Hmmm. Interesting. Possible lease strategy here.

How long ago was this? I suppose BMWFS can change their rules at any time.


----------



## gpan (Nov 11, 2015)

TXPearl said:


> Hmmm. Interesting. Possible lease strategy here.


You got me thinking.. I can think of a couple of scenarios where using this 6 month extension might help financially

1) In the rare scenarios where a 24 month lease is cheaper than 36 month (7 series residuals for december yielded this scenario, for example), a 24+6 month lease might be a better alternative to a more expensive 36 month lease
2) These extensions can be used to time the next lease to fall into timeframes that are better for leasing - like december..

Anything else I missed?


----------



## djsaad1 (Sep 3, 2012)

gpan said:


> You got me thinking.. I can think of a couple of scenarios where using this 6 month extension might help financially
> 
> 1) In the rare scenarios where a 24 month lease is cheaper than 36 month (7 series residuals for december yielded this scenario, for example), a 24+6 month lease might be a better alternative to a more expensive 36 month lease
> 2) These extensions can be used to time the next lease to fall into timeframes that are better for leasing - like december..
> ...


Just quickly calculating different scenarios on a 7 series in December. It seems like it would take a $12k discount on the car for the 24 month to be a cheaper payment than the 36 month.

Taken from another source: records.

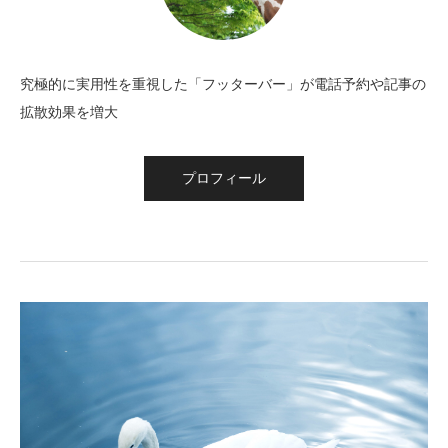
究極的に実用性を重視した「フッターバー」が電話予約や記事の
拡散効果を増大
プロフィール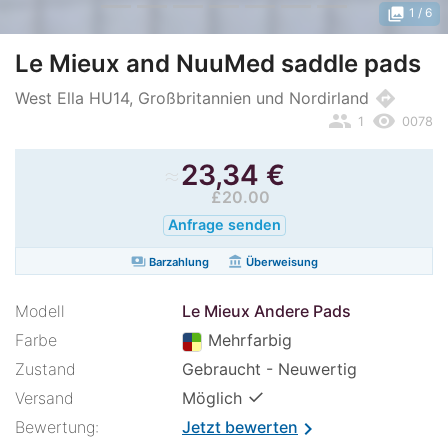
photo_library
1
/ 6
Le Mieux and NuuMed saddle pads
directions
West Ella HU14, Großbritannien und Nordirland
people
remove_red_eye
1
0078
≈
23,34
€
£20.00
Anfrage senden
payments
account_balance
Barzahlung
Überweisung
Modell
Le Mieux Andere Pads
Farbe
Mehrfarbig
Zustand
Gebraucht - Neuwertig
✓
Versand
Möglich
Bewertung:
Jetzt bewerten
chevron_right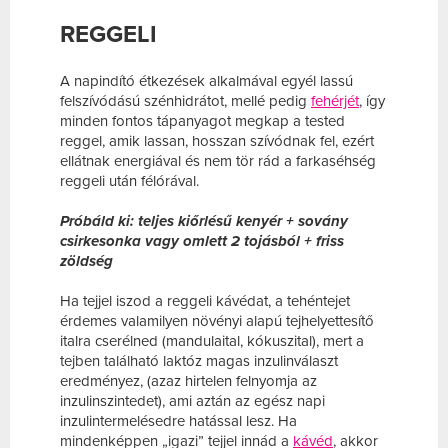
REGGELI
A napindító étkezések alkalmával egyél lassú
felszívódású szénhidrátot, mellé pedig
fehérjét
, így
minden fontos tápanyagot megkap a tested
reggel, amik lassan, hosszan szívódnak fel, ezért
ellátnak energiával és nem tör rád a farkaséhség
reggeli után félórával.
Próbáld ki: teljes kiőrlésű kenyér + sovány
csirkesonka vagy omlett 2 tojásból + friss
zöldség
Ha tejjel iszod a reggeli kávédat, a tehéntejet
érdemes valamilyen növényi alapú tejhelyettesítő
italra cserélned (mandulaital, kókuszital), mert a
tejben található laktóz magas inzulinválaszt
eredményez, (azaz hirtelen felnyomja az
inzulinszintedet), ami aztán az egész napi
inzulintermelésedre hatással lesz. Ha
mindenképpen „igazi” tejjel innád a
kávéd
, akkor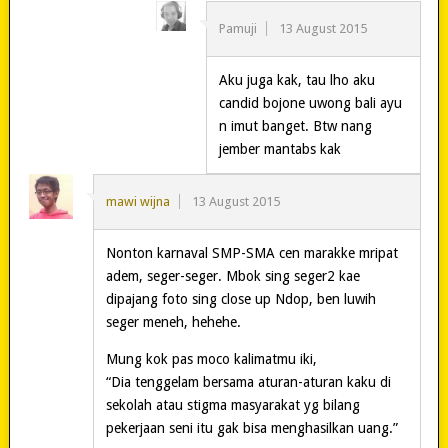
Pamuji
13 August 2015
Aku juga kak, tau lho aku
candid bojone uwong bali ayu
n imut banget. Btw nang
jember mantabs kak
mawi wijna
13 August 2015
Nonton karnaval SMP-SMA cen marakke mripat
adem, seger-seger. Mbok sing seger2 kae
dipajang foto sing close up Ndop, ben luwih
seger meneh, hehehe.
Mung kok pas moco kalimatmu iki,
“Dia tenggelam bersama aturan-aturan kaku di
sekolah atau stigma masyarakat yg bilang
pekerjaan seni itu gak bisa menghasilkan uang.”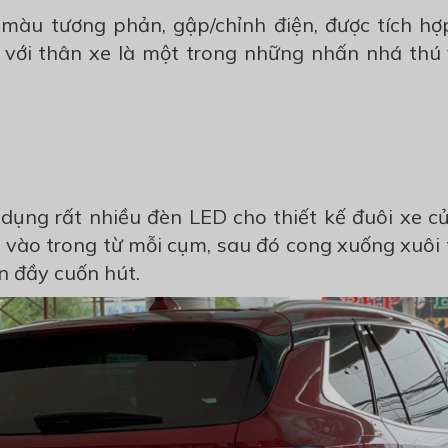
màu tương phản, gập/chỉnh điện, được tích hợ
ới thân xe là một trong những nhấn nhá thú v
 dụng rất nhiều đèn LED cho thiết kế đuôi xe c
e vào trong từ mỗi cụm, sau đó cong xuống xuôi
n đầy cuốn hút.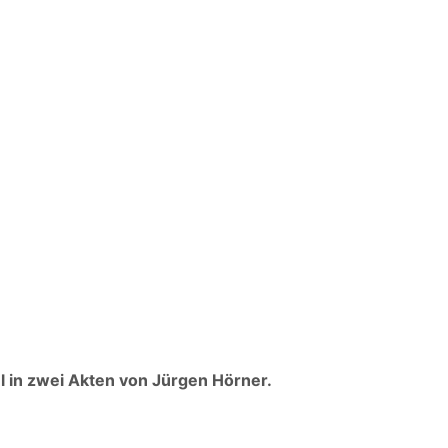
l in zwei Akten von Jürgen Hörner.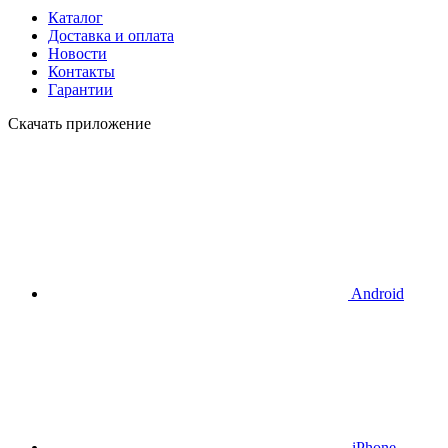
Каталог
Доставка и оплата
Новости
Контакты
Гарантии
Скачать приложение
Android
iPhone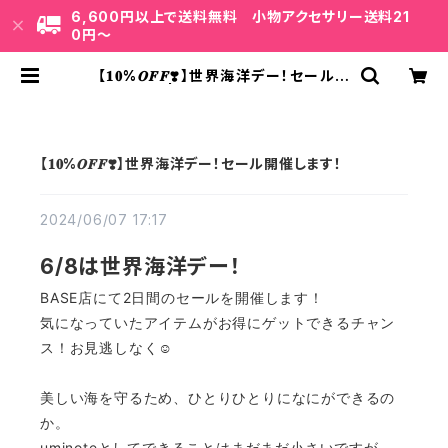
6,600円以上で送料無料 小物アクセサリー送料21
0円〜
【𝟏𝟎%𝑶𝑭𝑭❣️】世界海洋デー！セール開
催します！ | uminote公式通販 BAS
E店
【𝟏𝟎%𝑶𝑭𝑭❣️】世界海洋デー！セール開催します！
2024/06/07 17:17
6/8は世界海洋デー！
BASE店にて2日間のセールを開催します！
気になっていたアイテムがお得にゲットできるチャン
ス！お見逃しなく☺︎
美しい海を守るため、ひとりひとりになにができるの
か。
uminoteとしてできることはまだまだ小さいですが、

Probably not the easiest discount to get on a car that was just released, but if you can get that, then yes 24 month plus 6 month extension would be a great value.


----------



## gpan (Nov 11, 2015)

djsaad1 said:


> Just quickly calculating different scenarios on a 7 series in December. It seems like it would take an $11k discount on the car for the 24 month to be a cheaper payment than the 36 month.
> 
> Probably not the easiest discount to get on a car that was just released, but if you can get that, then yes 24 month plus 6 month extension would be a great value.


I meant the 2015 7-ers which are heavily discounted..


----------